*Supplied data*.
★ ★ ★ ★ ★
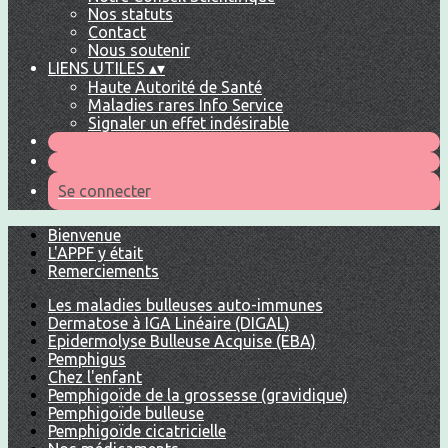
Nos statuts
Contact
Nous soutenir
LIENS UTILES
▴
▾
Haute Autorité de Santé
Maladies rares Info Service
Signaler un effet indésirable
Se connecter
Bienvenue
L'APPF y était
Remerciements
Les maladies bulleuses auto-immunes
Dermatose à IGA Linéaire (DIGAL)
Epidermolyse Bulleuse Acquise (EBA)
Pemphigus
Chez l'enfant
Pemphigoïde de la grossesse (gravidique)
Pemphigoïde bulleuse
Pemphigoïde cicatricielle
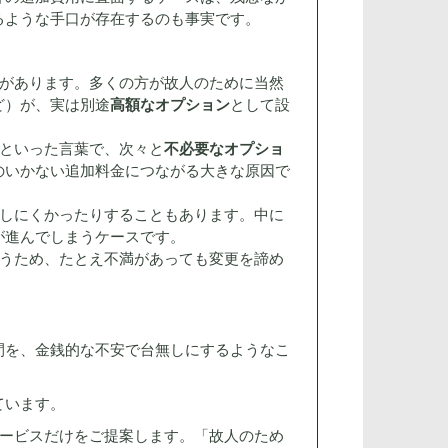
るような手口が存在するのも事実です。
があります。多くの方が故人のために当然
ど）が、実は別途
高額なオプション
として設
といった言葉で、次々と
不必要なオプショ
のいかない追加料金につながる大きな原因で
しにくかったりすることもあります。中に
が進んでしまうケースです。
うため、たとえ不満があっても変更を諦め
間を、金銭的な不安で台無しにするようなこ
ています。
ービスだけをご提案します。「故人のため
★ ★ ★ ★ ★
*What to do*. Go through the material above, find each line with the string "Pemphigoïde", and copy it.

*Exercise result*.
Pemphigoïde de la grossesse (gravidique)
Pemphigoïde bulleuse
Pemphigoïde cicatricielle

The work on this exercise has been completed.